OBJECTIVES - This study sought to validate European Society of Cardiology guideline-endorsed high-risk features of stent-related recurrent ischemic events for the prediction of ischemic and bleeding outcomes including a stratification according to the PRECISE-DAPT score estimated bleeding risk.

BACKGROUND - The 2017 European Society of Cardiology–focused update on dual-antiplatelet therapy endorsed high-risk features of stent-related recurrent ischemic events. Because patients with high ischemic risk also have an increased bleeding risk, appropriate risk stratification for ischemic and bleeding events is crucial.

METHODS - Between January 2009 and December 2015, a total of 10,236 consecutive patients undergoing clinically indicated percutaneous coronary intervention were prospectively included in the Bern PCI Registry. Guideline-endorsed high-risk features were retrospectively assessed. The primary ischemic endpoint was device-oriented composite endpoint (DOCE) (cardiac death, target-vessel myocardial infarction, and target lesion revascularization) at 1 year, and the primary bleeding endpoint was Bleeding Academic Research Consortium (BARC) 3–5 at 1 year.
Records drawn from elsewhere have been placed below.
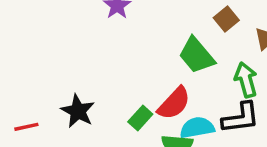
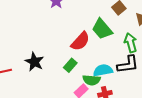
red semicircle: (174, 103) -> (80, 41), moved

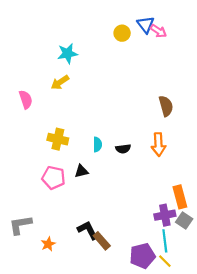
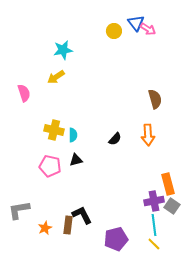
cyan semicircle: (97, 144) -> (73, 135), moved
black semicircle: (123, 149) -> (115, 139), turned -40
brown rectangle: (102, 241) -> (68, 225), moved, turned 48
purple pentagon: (142, 256) -> (116, 239), moved

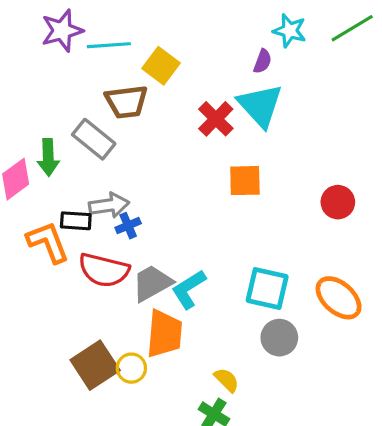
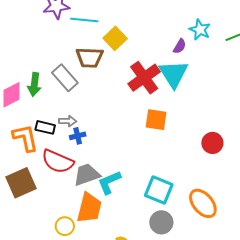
red cross: (216, 119) -> (144, 78), size x1.4
gray arrow: (109, 205) -> (68, 121), size x0.7
brown square: (95, 365) -> (21, 183), moved

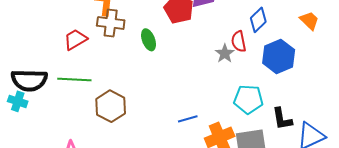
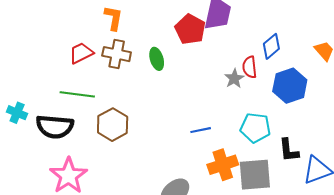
brown cross: (111, 23) -> (117, 54), moved
black semicircle: (29, 80) -> (55, 127), moved
blue line: (188, 119) -> (201, 130), moved

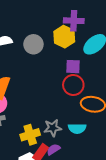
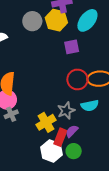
gray circle: (33, 44) -> (32, 21), moved
red circle: (73, 85) -> (77, 79), moved

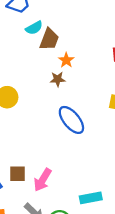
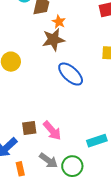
brown star: (58, 79) -> (53, 40), size x1.6
pink arrow: (43, 180) -> (52, 131), turned -65

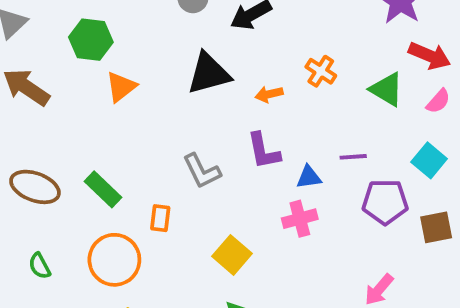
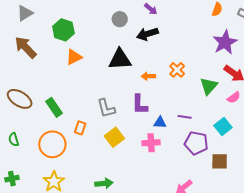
green triangle: (387, 89) -> (209, 86), turned 30
yellow square: (232, 255) -> (114, 137), moved

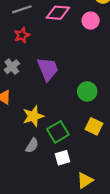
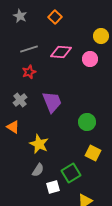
yellow star: (33, 116) -> (39, 144), turned -30
green square: (58, 132) -> (71, 173), moved
white square: (62, 158) -> (53, 187), moved

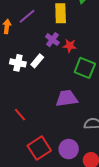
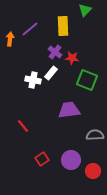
white rectangle: (37, 61) -> (51, 73), moved
white cross: (18, 63) -> (33, 80), moved
red square: (39, 148) -> (42, 159), size x0.6

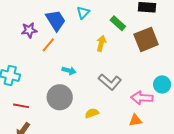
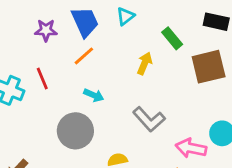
orange line: (48, 45) -> (84, 56), moved
red line: (21, 106) -> (42, 78), moved, turned 49

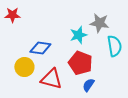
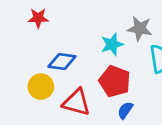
red star: (12, 15) -> (38, 18), moved

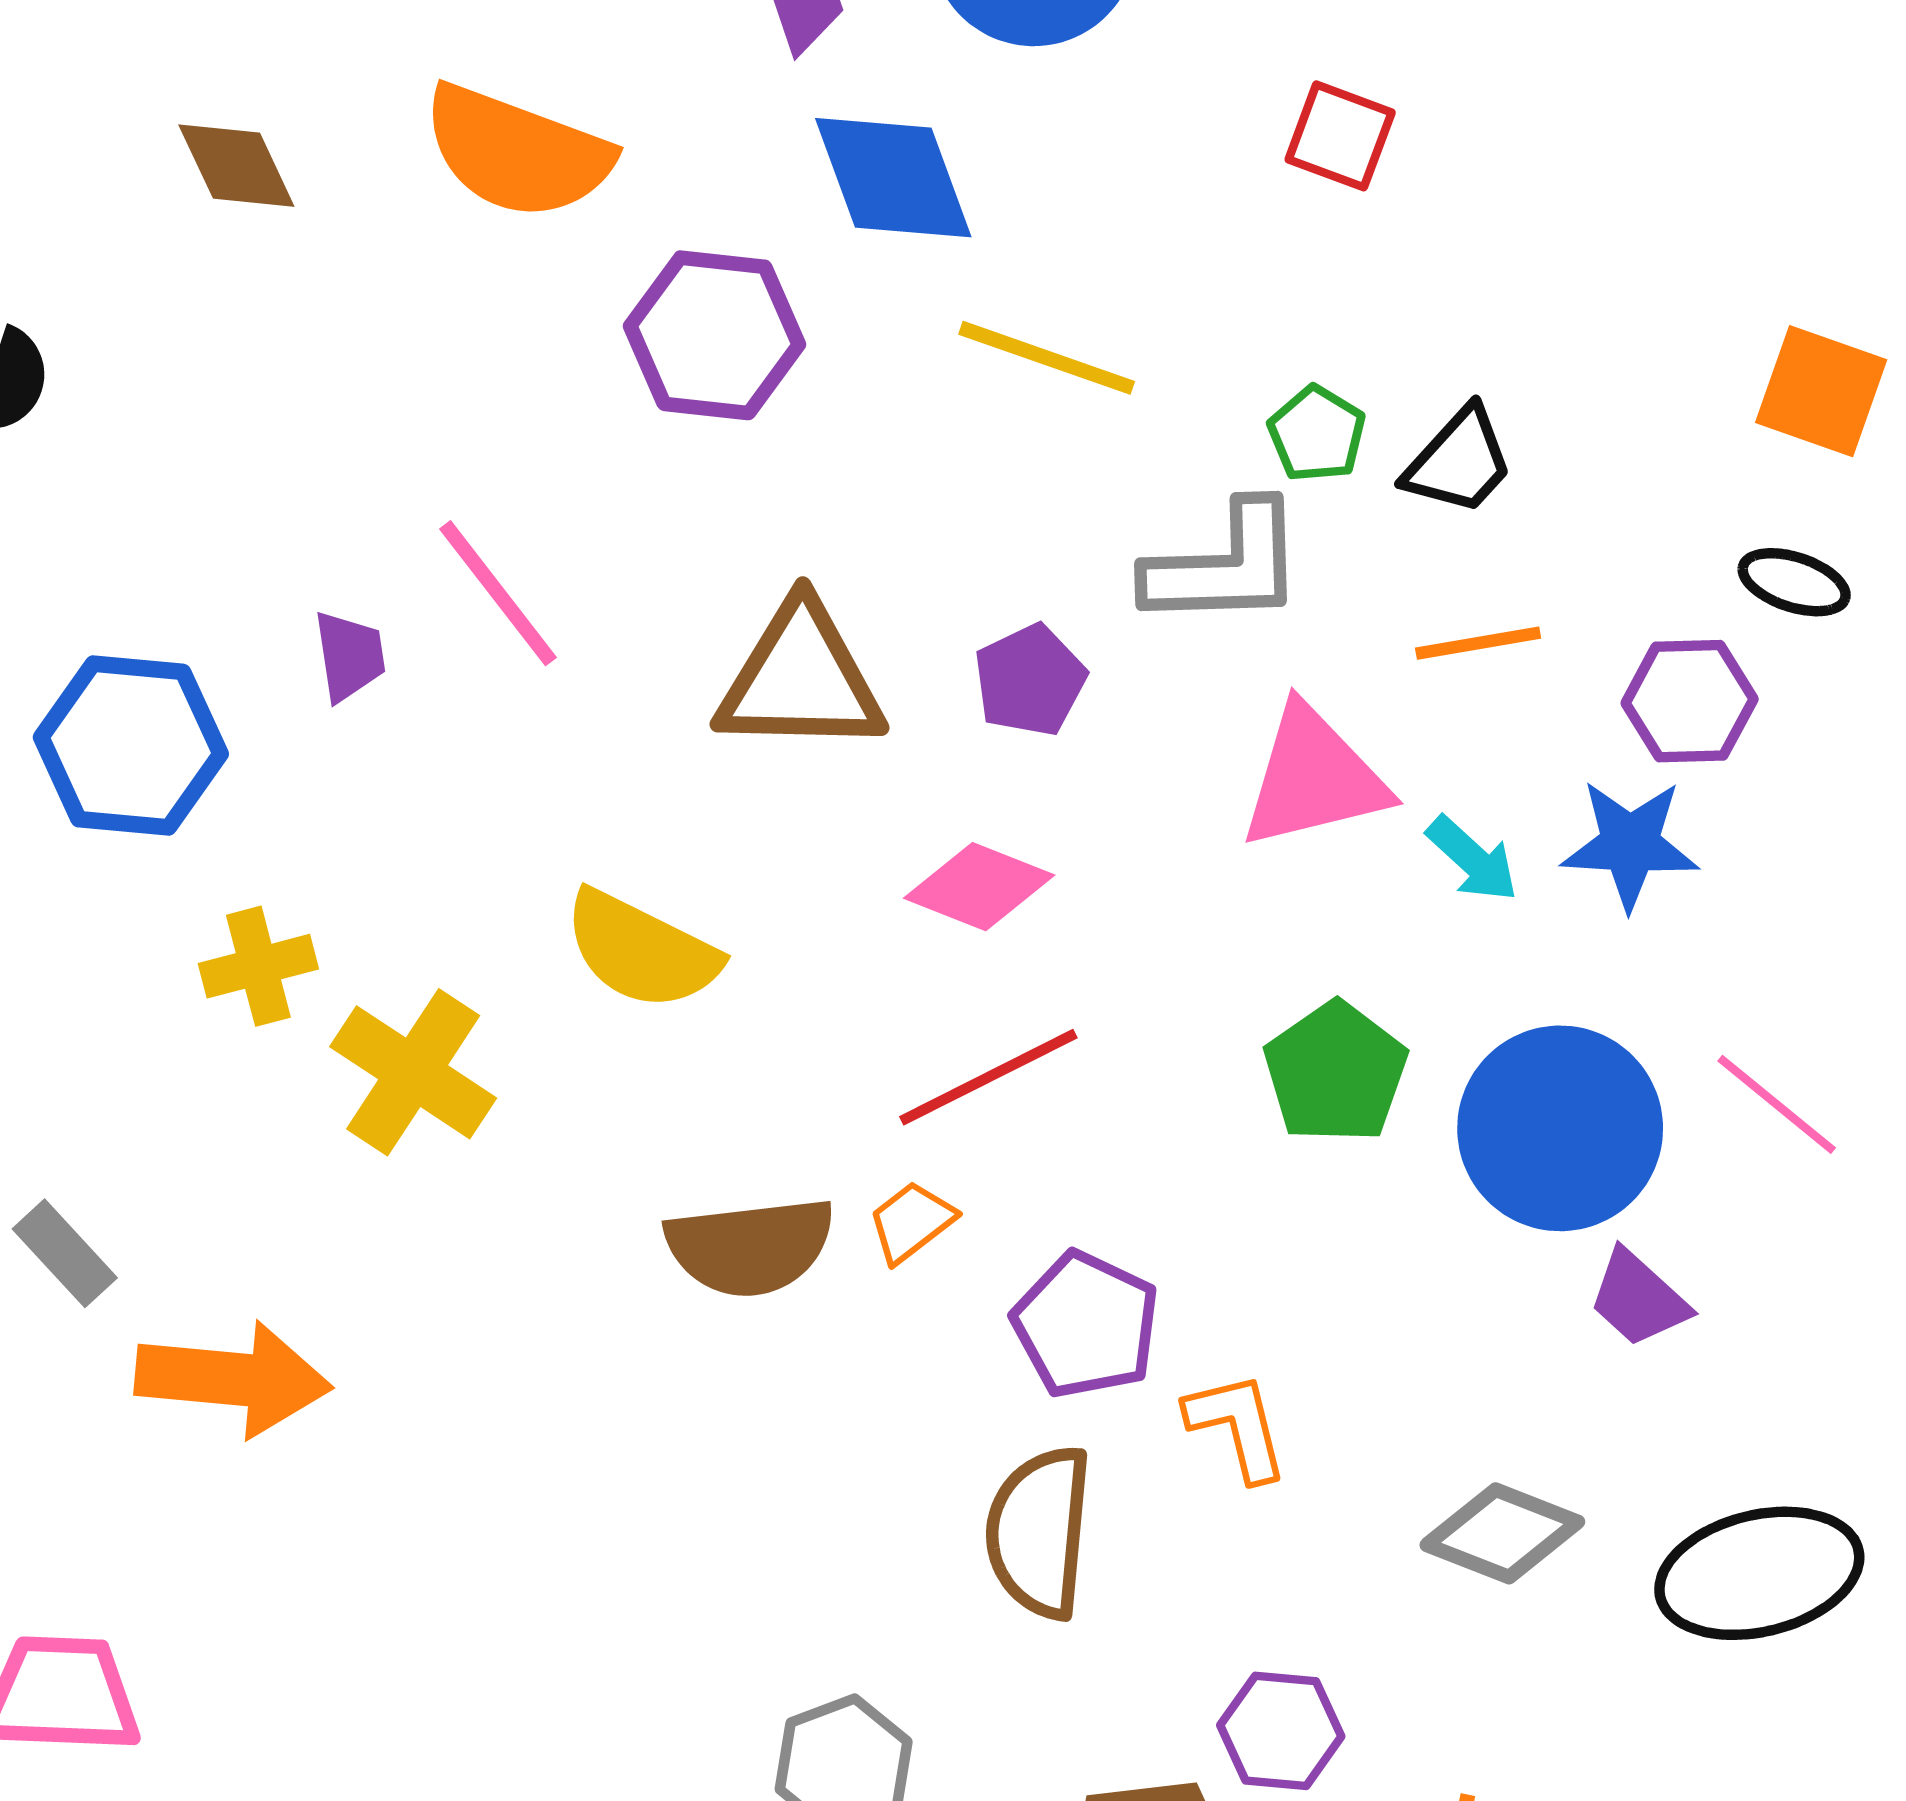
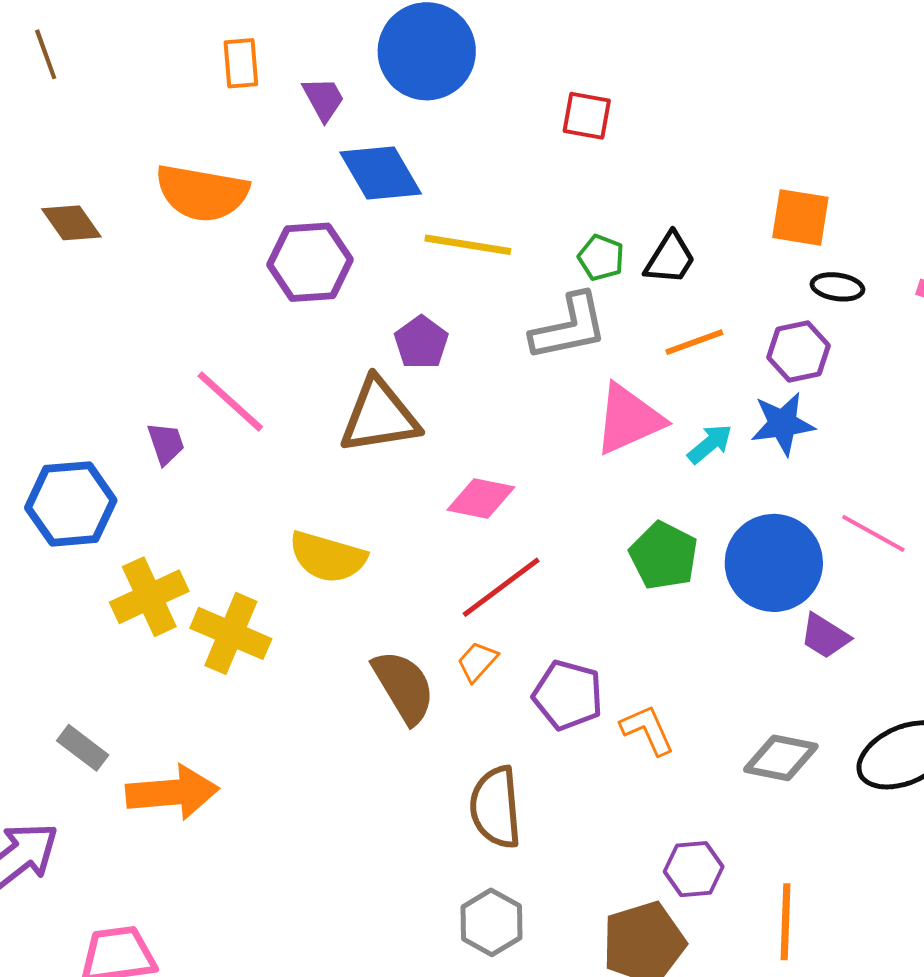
orange square: (1821, 391) -> (800, 217), moved
purple pentagon: (1030, 680) -> (421, 342), moved
cyan arrow: (1472, 859) -> (710, 444), turned -72
yellow cross: (258, 966) -> (149, 597), size x1.4
brown semicircle: (750, 1247) -> (404, 687), turned -104
brown semicircle: (1039, 1532) -> (496, 807), moved

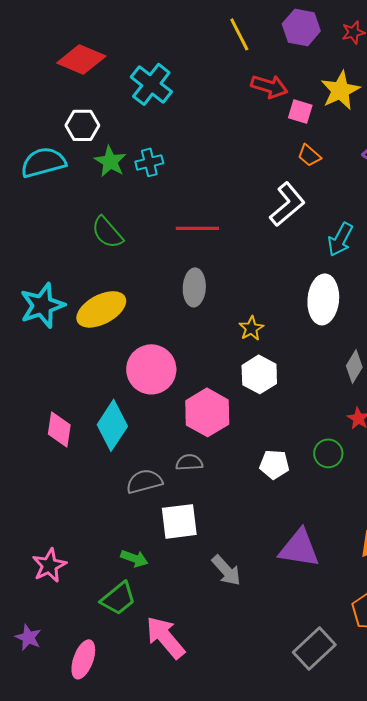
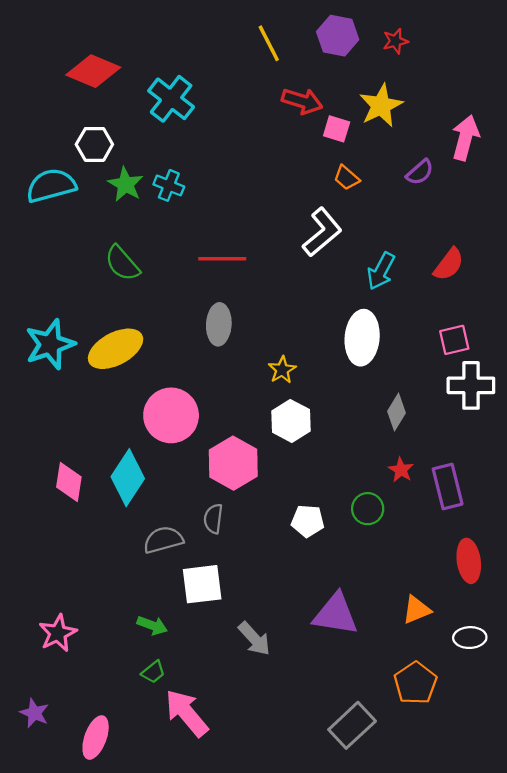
cyan cross: (149, 162) -> (169, 185), turned 36
gray semicircle: (189, 462) -> (213, 519), turned -80
green trapezoid: (118, 598) -> (153, 672), moved, size x0.6

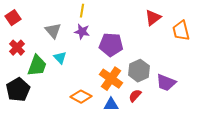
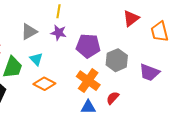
gray triangle: (53, 31) -> (29, 32), turned 42
gray hexagon: (139, 71) -> (117, 60), moved
purple trapezoid: (166, 83) -> (149, 72), moved
orange diamond: (81, 97) -> (44, 84), moved

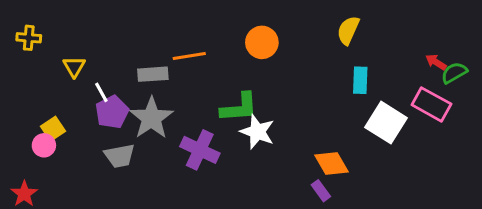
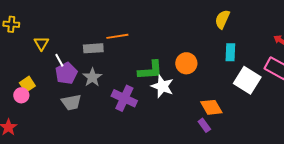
orange circle: (262, 42) -> (186, 63), moved
gray star: (151, 118) -> (92, 77), size x0.7

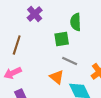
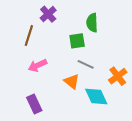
brown line: (17, 45) -> (29, 35), moved
pink arrow: (13, 73) -> (37, 65), moved

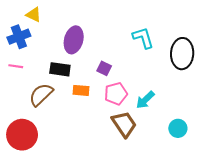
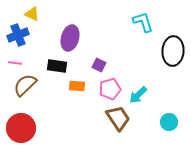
cyan L-shape: (143, 38) -> (143, 22), moved
brown semicircle: (41, 95) -> (25, 85), moved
RESULTS - A total of 5,323 (52.0%) patients had at least 1 high-risk feature. Among patients with high-risk features, DOCE (12.3% vs. 5.5%; p < 0.001) and BARC 3–5 bleeding (4.9% vs. 2.2%; p < 0.001) occurred more frequently compared with those without. There was a graded risk increase for DOCE (0: 5.5%; 1 to 2: 11.3%; and ≥3: 16.7%; p < 0.001) and BARC 3–5 bleeding (0: 2.2%; 1 to 2: 4.5%; and ≥3: 6.6%; p < 0.001) as the number of high-risk features increased. High-PRECISE-DAPT score (≥25) was associated with an increased risk of DOCE and BARC 3–5 bleeding, irrespective of number of high-risk features.